This was a conviction I increasingly shared—and, I reminded myself, that most nineteenth-century Egyptologists had shared it too. Nevertheless the Sphinx’s appearance argued against such intuitions since there was no doubt that its head looked conventionally pharaonic.

‘If it’s as old as you think it is,’ I now asked John, ‘then how do you explain that the sculptors depicted it wearing the characteristic nemes head-dress and uraeus of dynastic times?’

‘I’m not bothered about that. In fact, as you know, Egyptologists contend that the face of the Sphinx resembles the face of Khafre—its one of the reasons why they claim it must have been built by him. Schoch and I have looked into this very carefully. We think, from the proportions of the head relative to the rest of the body, that it’s been recarved during dynastic times—and that’s why it looks very dynastic.

 

But we don’t think it was ever meant to represent Khafre. As part of our ongoing research into these issues we had Lieutenant Frank Domingo, a forensic artist with the New York Police Department, come over and do point by point comparisons between the face of the Sphinx and the face of Cephren’s statue in the Cairo Museum. His conclusion was that in no way was the Sphinx ever intended to represent Khafre.

 

It’s not just a matter of it being a different face—it’s probably a different race.15 So this is a very ancient monument that was recarved at a much later date. Originally it may not even have had a human face. Maybe it started out with a lion’s face as well as a lion’s body.’

15 'After reviewing my various drawings, schematics and measurements, my final conclusion concurs with my initial reaction: the two works represent two separate individuals. The proportions in the frontal view and especially the angles and facial protrusion in the lateral views, convinced me that the Sphinx is not Khafre. If the ancient Egyptians were skilled technicians and capable of duplicating images, then these two works cannot represent the same individual.' Frank Domingo, cited in Serpent in the Sky, p. 232. See also AAAS 1992, for Schoch's views on the recarving of the Sphinx's head.

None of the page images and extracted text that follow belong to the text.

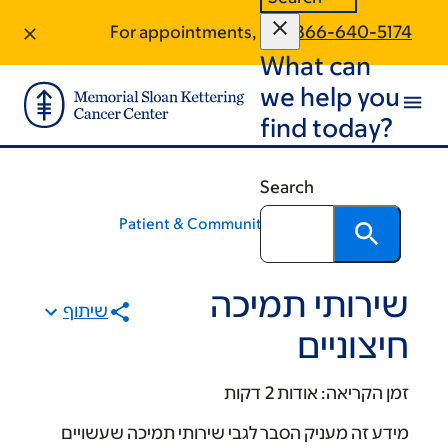
For appointments, call:
866
What
we he
find 
Search
Patient & Community Educat
 תמיכה
שיתוף
ים
אודות 2 דקות
יק הסבר לגבי שירותי תמיכה שעשויים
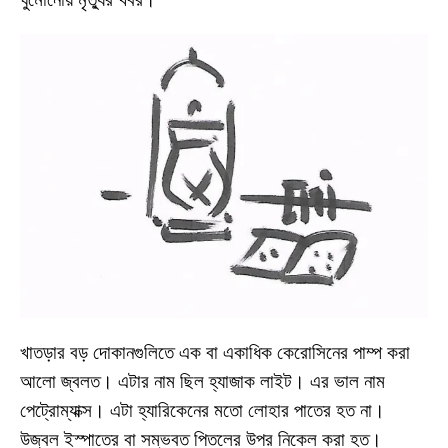
খাতড়ার বড় দোকানগুলিতে এক বা একাধিক কেরোসিনের পাম্প করা
আলো জ্বলত। এটার নাম ছিল হ্যাজাক লাইট। এর ভাল নাম
পেট্রোম্যাক্স। এটা হ্যারিকেনের মতো লোহার পাতের হত না।
উজ্বল ইস্পাতের বা সম্ভবত পিতলের উপর নিকেল করা হত।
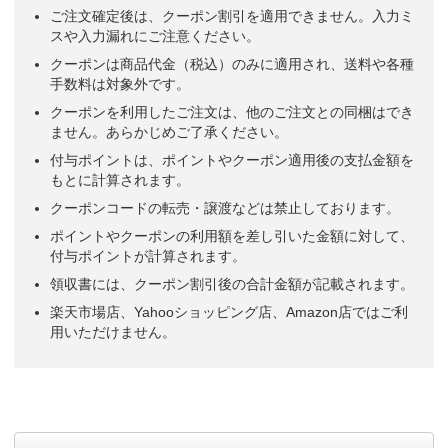
ご注文確定後は、クーポン割引を適用できません。入力ミ
スや入力漏れにご注意ください。
クーポンは商品代金（税込）のみに適用され、送料や各種
手数料は対象外です。
クーポンを利用したご注文は、他のご注文との同梱はでき
ません。あらかじめご了承ください。
付与ポイントは、ポイントやクーポン適用後の支払金額を
もとに計算されます。
クーポンコードの転売・譲渡などは禁止しております。
ポイントやクーポンの利用額を差し引いた金額に対して、
付与ポイントが計算されます。
領収書には、クーポン割引後の合計金額が記載されます。
楽天市場店、Yahooショッピング店、Amazon店ではご利
用いただけません。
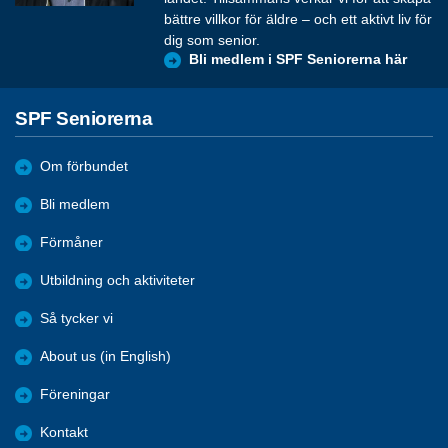
bättre villkor för äldre – och ett aktivt liv för
dig som senior.
Bli medlem i SPF Seniorerna här
SPF Seniorerna
Om förbundet
Bli medlem
Förmåner
Utbildning och aktiviteter
Så tycker vi
About us (in English)
Föreningar
Kontakt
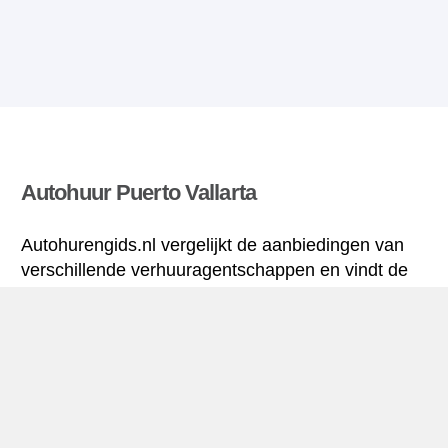
Autohuur Puerto Vallarta
Autohurengids.nl vergelijkt de aanbiedingen van
verschillende verhuuragentschappen en vindt de
beste tarieven voor huurauto’s. Alle tarieven voor
autoverhuur in Puerto Vallarta zijn inclusief de
nodige verzekering en hebben een ongelimiteerd
aantal kilometres.
Puerto Vallarta mini-gids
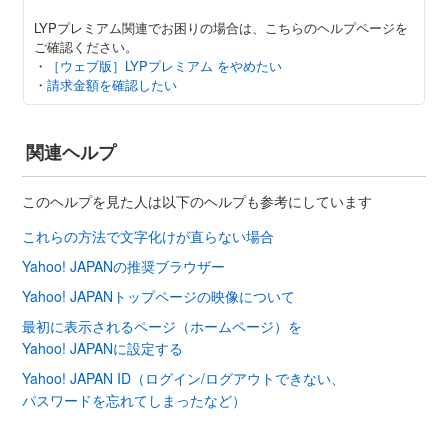
LYPプレミアム関連でお困りの場合は、こちらのヘルプページを
ご確認ください。
・
［ウェブ版］LYPプレミアム をやめたい
・
請求金額を確認したい
関連ヘルプ
このヘルプを見た人は以下のヘルプも参考にしています
これらの方法で文字化けが直らない場合
Yahoo! JAPANの推奨ブラウザー
Yahoo! JAPANトップページの映像について
最初に表示されるページ（ホームページ）を
Yahoo! JAPANに設定する
Yahoo! JAPAN ID（ログイン/ログアウトできない、
パスワードを忘れてしまったなど）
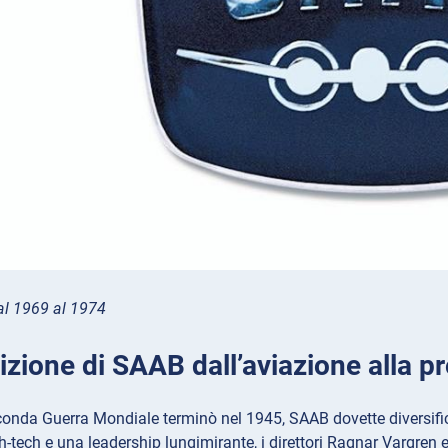
l 1969 al 1974
izione di SAAB dall’aviazione alla 
nda Guerra Mondiale terminò nel 1945, SAAB dovette diversificar
h-tech e una leadership lungimirante, i direttori Ragnar Vargren 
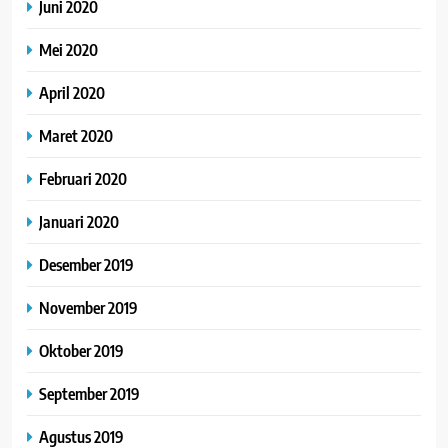
Juni 2020
Mei 2020
April 2020
Maret 2020
Februari 2020
Januari 2020
Desember 2019
November 2019
Oktober 2019
September 2019
Agustus 2019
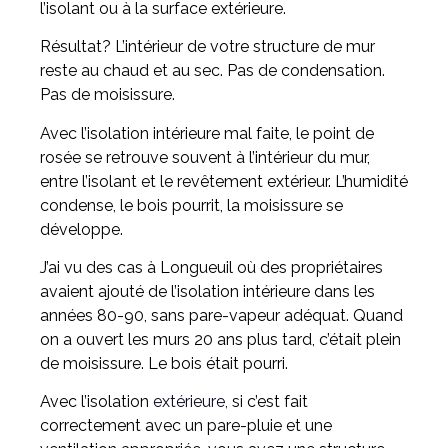
l’isolant ou à la surface extérieure.
Résultat? L’intérieur de votre structure de mur
reste au chaud et au sec. Pas de condensation.
Pas de moisissure.
Avec l’isolation intérieure mal faite, le point de
rosée se retrouve souvent à l’intérieur du mur,
entre l’isolant et le revêtement extérieur. L’humidité
condense, le bois pourrit, la moisissure se
développe.
J’ai vu des cas à Longueuil où des propriétaires
avaient ajouté de l’isolation intérieure dans les
années 80-90, sans pare-vapeur adéquat. Quand
on a ouvert les murs 20 ans plus tard, c’était plein
de moisissure. Le bois était pourri.
Avec l’isolation
extérieure,
si c’est fait
correctement avec un pare-pluie et une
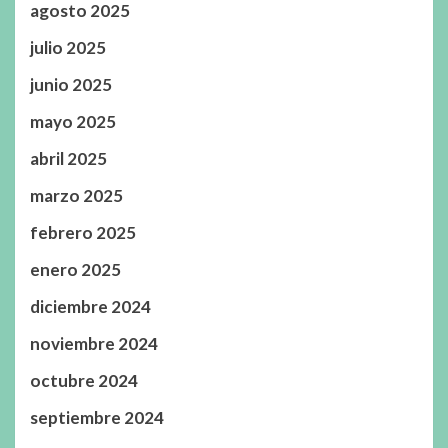
agosto 2025
julio 2025
junio 2025
mayo 2025
abril 2025
marzo 2025
febrero 2025
enero 2025
diciembre 2024
noviembre 2024
octubre 2024
septiembre 2024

Magellan and the first dinosaur bone
After my own explorations at Giza I was interested to know whether West’s research had cast doubt on the orthodox dating of any of the other monuments on the plateau—particularly the so-called Valley Temple of Khafre.

‘We think there’s quite a lot of stuff that may be older,’ he told me. ‘Not just the Valley Temple but also the Mortuary Temple up the hill, probably something to do with the Menkaure complex, maybe even the Pyramid of Khafre ...’

‘What in the Menkaure complex?’

‘Well, the Mortuary Temple. And actually I’m only using the conventional attribution of the Pyramids for convenience here ...’

‘OK. So do you think it’s possible that the pyramids are as old as the Sphinx too?’

‘It’s hard to say. I think something was there where those pyramids now are—because of the geometry. The Sphinx was part of a master-plan. And the Khafre Pyramid is maybe the most interesting in that respect because it was definitely built in two stages. If you look at it—maybe you’ve noticed—you’ll see that its base consists of several courses of gigantic blocks similar in style to the blocks of the core masonry of the Valley Temple.

 

Superimposed above the base, the rest of the pyramid is composed of smaller, less precisely engineered stuff. But when you look at it, knowing what you’re looking for, you see instantly that it’s built in two separate bits. I mean I can’t help but feel that the vast blocks on the bottom date from the earlier period—from the time the Sphinx was built—and that the second part was added later—but even then not necessarily by Khafre. As you go into this you begin to realize that the more you learn the more complex everything becomes.

 

For example, there may even have been an intermediate civilization, which actually would correspond to the Egyptian texts. They talk themselves about two long prior periods. In the first of these Egypt was supposedly ruled by the godsthe Neteru—and in the second it was ruled by the Shemsu Hor, the “Companions of Horus”. So, as I say, the problems just get more and more complicated. Fortunately, however, the bottom line stays simple. The bottom line is the Sphinx wasn’t built by Khafre. The geology proves that it’s a hell of a lot older ...’

‘Nevertheless the Egyptologists won’t accept that it is. One of the arguments they’ve used against you—Mark Lehner did so—goes something like this:

“If the Sphinx was made before 10,000 BC then why can’t you show us the rest of the civilization that built it?”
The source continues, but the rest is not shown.